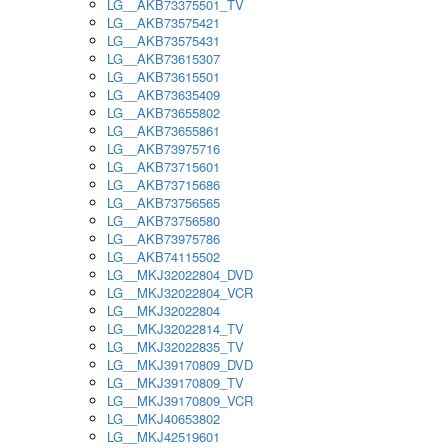
LG__AKB73375501_TV
LG__AKB73575421
LG__AKB73575431
LG__AKB73615307
LG__AKB73615501
LG__AKB73635409
LG__AKB73655802
LG__AKB73655861
LG__AKB73975716
LG__AKB73715601
LG__AKB73715686
LG__AKB73756565
LG__AKB73756580
LG__AKB73975786
LG__AKB74115502
LG__MKJ32022804_DVD
LG__MKJ32022804_VCR
LG__MKJ32022804
LG__MKJ32022814_TV
LG__MKJ32022835_TV
LG__MKJ39170809_DVD
LG__MKJ39170809_TV
LG__MKJ39170809_VCR
LG__MKJ40653802
LG__MKJ42519601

....................

Quote every record above exactly, leaving out any pictures.

Your solution -
LG__AKB73375501_TV
LG__AKB73575421
LG__AKB73575431
LG__AKB73615307
LG__AKB73615501
LG__AKB73635409
LG__AKB73655802
LG__AKB73655861
LG__AKB73975716
LG__AKB73715601
LG__AKB73715686
LG__AKB73756565
LG__AKB73756580
LG__AKB73975786
LG__AKB74115502
LG__MKJ32022804_DVD
LG__MKJ32022804_VCR
LG__MKJ32022804
LG__MKJ32022814_TV
LG__MKJ32022835_TV
LG__MKJ39170809_DVD
LG__MKJ39170809_TV
LG__MKJ39170809_VCR
LG__MKJ40653802
LG__MKJ42519601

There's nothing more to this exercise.